• **TRY IT**: Output every entry exactly as written, skipping any pictures.

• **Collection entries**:

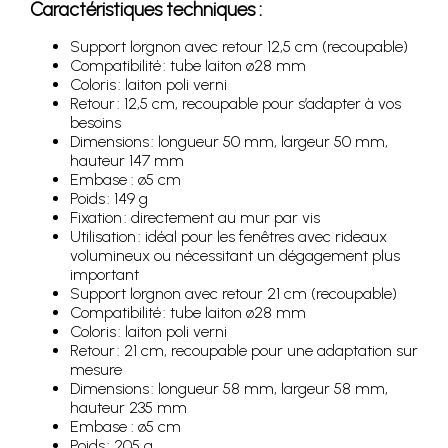
Caractéristiques techniques :
Support lorgnon avec retour 12,5 cm (recoupable)
Compatibilité : tube laiton ø28 mm
Coloris : laiton poli verni
Retour : 12,5 cm, recoupable pour s’adapter à vos
besoins
Dimensions : longueur 50 mm, largeur 50 mm,
hauteur 147 mm
Embase : ø5 cm
Poids : 149 g
Fixation : directement au mur par vis
Utilisation : idéal pour les fenêtres avec rideaux
volumineux ou nécessitant un dégagement plus
important
Support lorgnon avec retour 21 cm (recoupable)
Compatibilité : tube laiton ø28 mm
Coloris : laiton poli verni
Retour : 21 cm, recoupable pour une adaptation sur
mesure
Dimensions : longueur 58 mm, largeur 58 mm,
hauteur 235 mm
Embase : ø5 cm
Poids : 205 g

• **TASK ANSWER**:
Caractéristiques techniques :
Support lorgnon avec retour 12,5 cm (recoupable)
Compatibilité : tube laiton ø28 mm
Coloris : laiton poli verni
Retour : 12,5 cm, recoupable pour s’adapter à vos
besoins
Dimensions : longueur 50 mm, largeur 50 mm,
hauteur 147 mm
Embase : ø5 cm
Poids : 149 g
Fixation : directement au mur par vis
Utilisation : idéal pour les fenêtres avec rideaux
volumineux ou nécessitant un dégagement plus
important
Support lorgnon avec retour 21 cm (recoupable)
Compatibilité : tube laiton ø28 mm
Coloris : laiton poli verni
Retour : 21 cm, recoupable pour une adaptation sur
mesure
Dimensions : longueur 58 mm, largeur 58 mm,
hauteur 235 mm
Embase : ø5 cm
Poids : 205 g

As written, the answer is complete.